We present an automated experimental system for nanomaterial synthesis, leveraging commercial automation modules to streamline the process. The system enables users to access synthesis methods for related materials through a GPT model. According to the experimental steps outlined by the GPT model, the automatic operation script is either edited or directly called from existing execution files to achieve automatic experiments. Our system exhibits versatility, enabling the synthesis of diverse nanomaterials, including Au, Ag, Cu2O, and PdCu nanocages, by employing the A* algorithm to optimize material synthesis parameters iteratively. The automated experimental system demonstrated efficiency and repeatability in the synthesis of nanomaterials. Using the A* algorithm, we conducted a comprehensive search for synthesis parameters targeting multi-target Au NRs with localized surface plasmon resonance (LSPR) in the range of 600–900 nm across 735 experiments, as well as for Au nanospheres (Au NSs) and Ag nanocubes (Ag NCs) in 50 experiments.
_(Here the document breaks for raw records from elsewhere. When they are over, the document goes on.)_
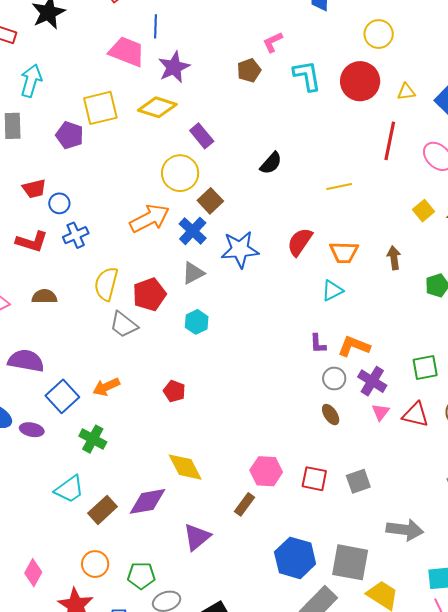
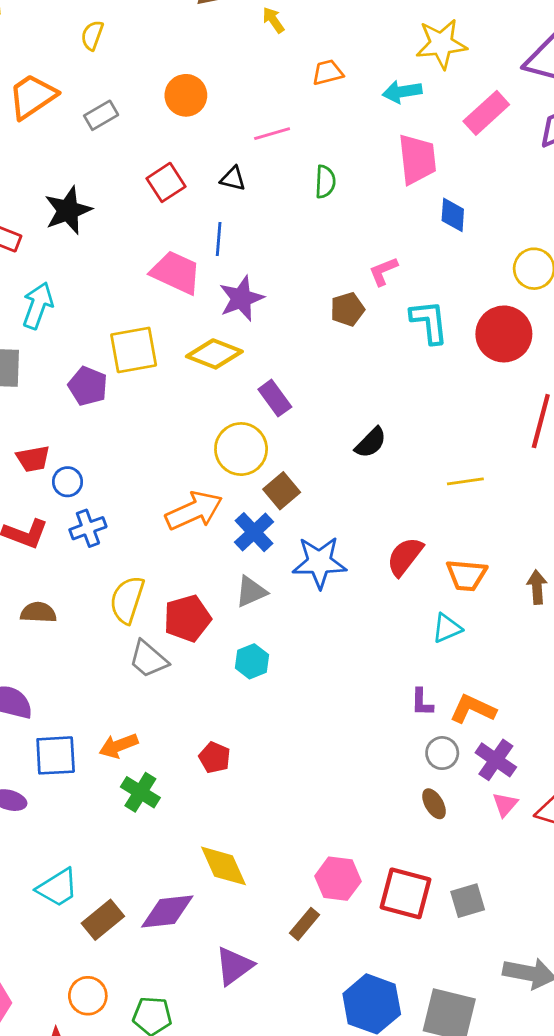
blue square: (62, 396) -> (56, 755), turned 36
green cross: (93, 439) -> (140, 792), moved
red square: (314, 479) -> (405, 893), size x1.4

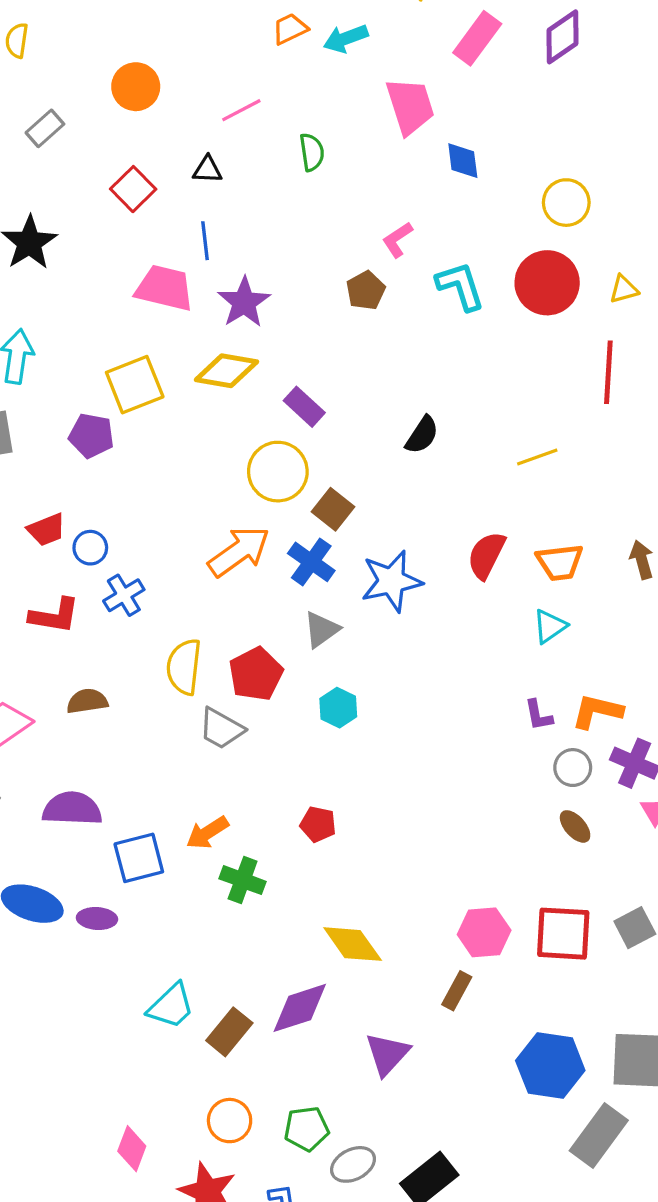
cyan arrow: (402, 92) -> (346, 38), moved

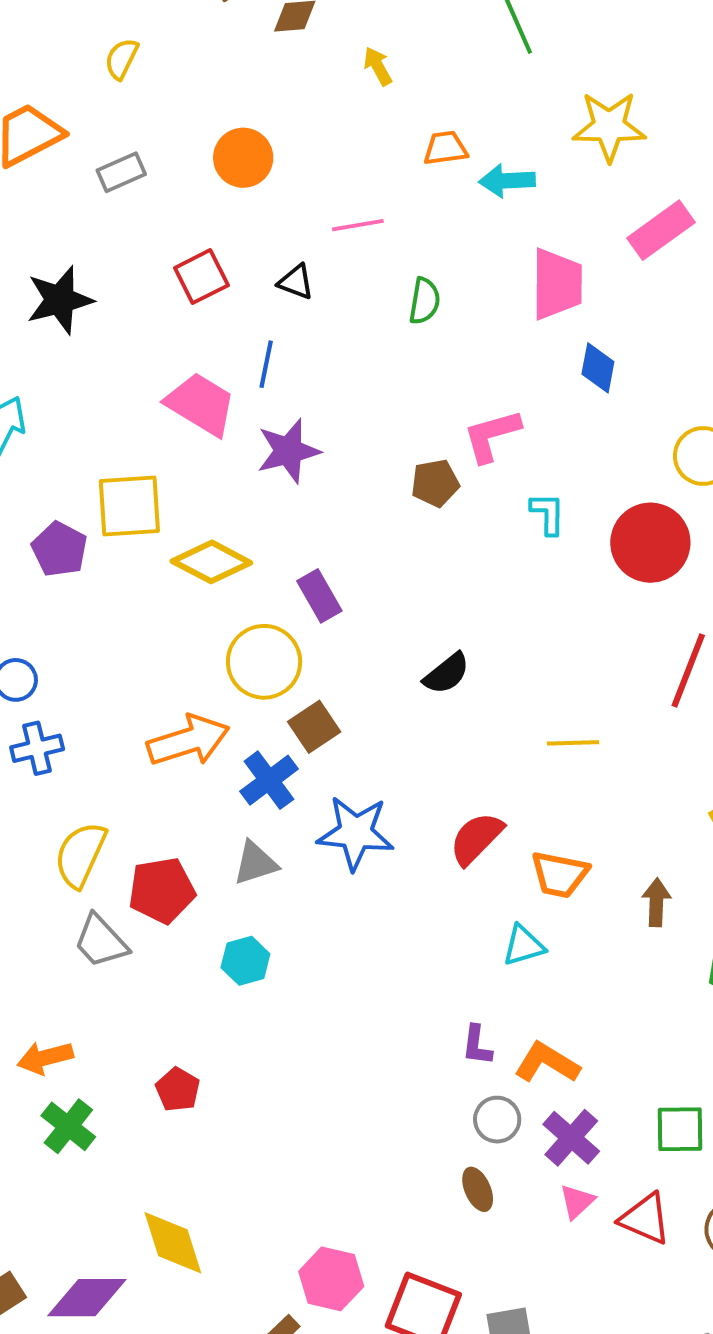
pink L-shape: (397, 240) -> (492, 436), size x1.4
cyan L-shape: (460, 286) -> (548, 514), size x0.7
yellow diamond: (226, 371) -> (211, 562), moved

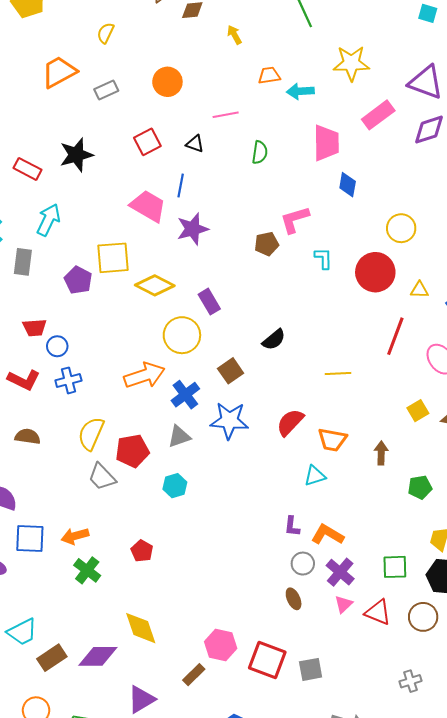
brown square: (314, 727) -> (231, 371), moved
In the repetitive experiment, the deviations of the characteristic UV-vis peak and the corresponding full width at half maxima (FWHM) of the Au nanorods (Au NRs) spectra with identical synthesis parameters do not exceed 1.1 and 2.9 nm, respectively. The key significant advantage of our automated experimental system lies in its ability to circumvent the need for many experiments required for database construction. Moreover, it can rapidly obtain nanomaterial synthesis parameters that satisfy researchers' requirements within a short timeframe. The A* algorithm demonstrates higher search efficiency over Optuna and Olympus during the optimization of parameters for synthesizing Au NRs, requiring significantly fewer iterations.

Results

Automated experimental system

We developed an automated platform that integrates AI modules to produce nanomaterials, demonstrating that AI models can make effective decisions even with limited input data. This system comprises three main modules: the literature mining module, the automated experimental module, and the A* algorithm optimization module. The system performs the following operations (Fig. 1a): (i) The literature mining module searches and processes academic literature using GPT and Ada embedding models to generate practical nanoparticle synthesis methods (Supplementary Movies 1 and 2). (ii) Based on the experimental steps generated by the GPT model, users can manually edit scripts or directly call existing mth or pzm files (mth or pzm files are used to input into device operating software for running automated experiments) to initiate hardware operations (Supplementary Movie 3). (iii) Experiments are automated, followed by sample characterization using UV-vis spectroscopy. The system then uploads files containing synthesis parameters and UV-vis data to a specified location, serving as input for the A* algorithm, which executes to obtain updated parameters. This process is repeated until the results meet the researcher’s criteria. While we primarily characterized nanomaterials using UV-vis spectroscopy, we also performed targeted sampling to verify product morphology and size using transmission electron microscopy (TEM), providing feedback on synthesis results under optimized conditions. The system requires manual intervention only for script editing, file calling, and parameter input, with all other operations fully automated, significantly reducing labor costs in experimental processes.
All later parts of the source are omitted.